Vectors in Atoti Server

Introduction

A vector in Atoti is equivalent to a fixed-size array that has been strongly typed for performance. It comes with read and write capabilities, internal operations related to statistics usage (topKIndices, variance...) and cross-vector operations (plus, minus, scale...).

Vectors are used in Atoti as values of a field in the datastore. This can be achieved when building a store with the StoreDescriptionBuilder, using withVectorField(String name, String type).

Storing Design Overview

While this section mentions Off-Heap memory to explain the design choices behind the vector architecture, the design is the same for On-Heap vectors.

In most Java applications, there is a typical distribution for the lifetime of created objects, where the vast majority of objects dies young. Thus, most Garbage Collectors are built around this empirical observation.

However, Atoti Server, and especially Atoti's datastore, acts as a database, and thus does not follow this rule: all the data is long-lived. The Garbage Collector must keep track of these objects, and even transfer them when necessary. Off-Heap Memory provides a way to hide these objects from the Garbage Collector, allowing it to focus on objects created and deleted within the application's life cycle.

The Java NIO API gives access to a DirectByteBuffer to read and write from the Off-Heap memory.

However, these buffers do not provide the performance needed for Atoti:

Instances of DirectByteBuffer are much bigger than standard Java arrays.
Java poorly handles millions of such buffers.
The creation of each buffer induces a call to the system's malloc, a single-threaded memory allocator that adds another memory overhead for its own tracking system. This goes against Atoti's efforts for multithreading, notably through partitioning

To reduce this performance overhead, Atoti allocates several vectors within a single buffer, using an abstraction called blocks.

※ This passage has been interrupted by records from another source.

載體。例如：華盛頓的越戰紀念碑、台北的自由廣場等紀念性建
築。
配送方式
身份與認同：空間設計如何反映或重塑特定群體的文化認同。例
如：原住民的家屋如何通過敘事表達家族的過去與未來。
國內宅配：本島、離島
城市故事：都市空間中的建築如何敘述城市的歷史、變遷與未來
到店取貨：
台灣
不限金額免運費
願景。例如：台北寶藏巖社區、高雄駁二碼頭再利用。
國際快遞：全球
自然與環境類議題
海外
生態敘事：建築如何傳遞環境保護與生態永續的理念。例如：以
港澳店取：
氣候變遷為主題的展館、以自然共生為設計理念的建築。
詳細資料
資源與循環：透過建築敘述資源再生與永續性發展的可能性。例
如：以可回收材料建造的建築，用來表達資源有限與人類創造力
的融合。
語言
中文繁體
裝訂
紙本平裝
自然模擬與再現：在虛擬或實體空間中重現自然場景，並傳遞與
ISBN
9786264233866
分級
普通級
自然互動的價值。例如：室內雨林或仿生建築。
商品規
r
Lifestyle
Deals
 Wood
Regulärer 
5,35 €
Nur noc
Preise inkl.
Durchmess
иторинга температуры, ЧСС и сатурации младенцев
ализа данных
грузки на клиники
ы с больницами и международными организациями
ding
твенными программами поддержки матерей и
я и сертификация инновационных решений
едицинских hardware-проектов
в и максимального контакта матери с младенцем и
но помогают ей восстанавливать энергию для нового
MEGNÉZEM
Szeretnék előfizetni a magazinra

This also means that as vectors get deleted within a block, the block itself holds less and less relevant data. To keep Atoti's memory usage efficient, blocks come with a compaction mechanism.

Allocation

In the datastore, it is possible to define the size of the vector and the vector's block for each field. Fields with different vector block sizes will use different vector allocators. However, vectors with the same vector block size will rely on the same allocator, and thus belong to the same blocks, even if they have different vector sizes.

For instance, if field A has vectors of size 10, and field B has vectors of size 5, while both have a block size of 50, a block may, at a given time, contain { 10, 5, 10, 10, 5, 5 }. If the allocator needs to allocate a vector for field A, a new block will be created.

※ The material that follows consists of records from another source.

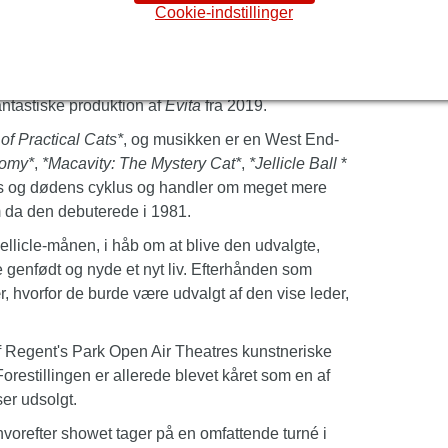
Cookie-indstillinger
ndende hit,
Cats
, som vender tilbage til
ondons Regent's Park Open Air Theatre. Det er det
dste ti år og følger op på deres Olivier-vindende
ntastiske produktion af
Evita
fra 2019.
f Practical Cats*
, og musikken er en West End-
nomy*
,
*Macavity: The Mystery Cat*
,
*Jellicle Ball
*
ivets og dødens cyklus og handler om meget mere
om da den debuterede i 1981.
llicle-månen, i håb om at blive den udvalgte,
ive genfødt og nyde et nyt liv. Efterhånden som
ær, hvorfor de burde være udvalgt af den vise leder,
af Regent's Park Open Air Theatres kunstneriske
 Forestillingen er allerede blevet kåret som en af
ser udsolgt.
hvorefter showet tager på en omfattende turné i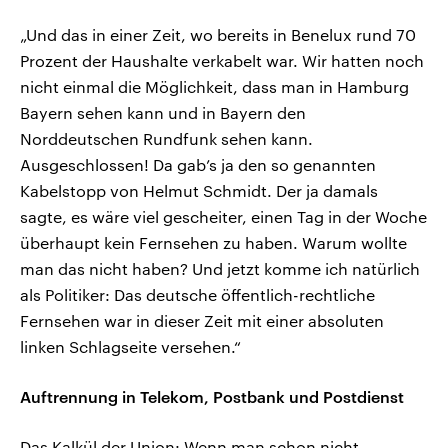
„Und das in einer Zeit, wo bereits in Benelux rund 70
Prozent der Haushalte verkabelt war. Wir hatten noch
nicht einmal die Möglichkeit, dass man in Hamburg
Bayern sehen kann und in Bayern den
Norddeutschen Rundfunk sehen kann.
Ausgeschlossen! Da gab’s ja den so genannten
Kabelstopp von Helmut Schmidt. Der ja damals
sagte, es wäre viel gescheiter, einen Tag in der Woche
überhaupt kein Fernsehen zu haben. Warum wollte
man das nicht haben? Und jetzt komme ich natürlich
als Politiker: Das deutsche öffentlich-rechtliche
Fernsehen war in dieser Zeit mit einer absoluten
linken Schlagseite versehen.“
Auftrennung in Telekom, Postbank und Postdienst
Das Kalkül der Union: Wenn man schon nicht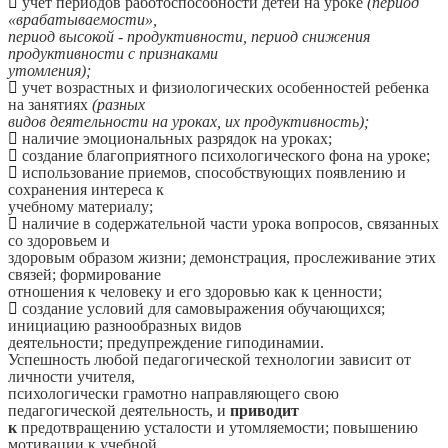

учет периодов работоспособности детей на уроке
(период
«врабатываемости»,
период высокой - продуктивности, период снижения
продуктивности с признаками
утомления);

учет возрастных и физиологических особенностей ребенка
на занятиях
(разных
видов деятельности на уроках, их продуктивность);

наличие эмоциональных разрядок на уроках;

создание благоприятного психологического фона на уроке;

использование приемов, способствующих появлению и
сохранения интереса к
учебному материалу;

наличие в содержательной части урока вопросов, связанных
со здоровьем и
здоровым образом жизни; демонстрация, прослеживание этих
связей; формирование
отношения к человеку и его здоровью как к ценности;

создание условий для самовыражения обучающихся;
инициацию разнообразных видов
деятельности; предупреждение гиподинамии.
Успешность любой педагогической технологии зависит от
личности учителя,
психологически грамотно направляющего свою
педагогической деятельность, и
приводит
к
предотвращению усталости и утомляемости; повышению
мотивации к учебной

Off-heap storage can be disabled. In this case, Atoti will rely on either arrays or heap-buffers to manage the storage.

The class VectorUtils offers entry points to create a range of transient vectors that can be used for optimization purposes. Atoti does not by default optimize vectors to rely on these entry points. For instance, if a vector contains a single value, repeated n times, VectorUtils offers a way to create a ISameValueVector, but there are no internal mechanism that will read each vector and replace it, if possible, with a ISameValueVector.

Compaction

Atoti Server relies on a copy Garbage Collection algorithm. Whenever a version is discarded, Atoti Server iterates through all vectors in the datastore and the aggregate store, and checks if they belong to a block that is mostly garbage. If they do, the vectors are transferred to another block.

Configuration

Each vector field can configure its own size and block size. The default block size is determined by the ActiveViam property activeviam.vectors.defaultBlockSize. By default, this value is automatically set to 16K, 32K, or 64K, depending on the available memory size of the JVM.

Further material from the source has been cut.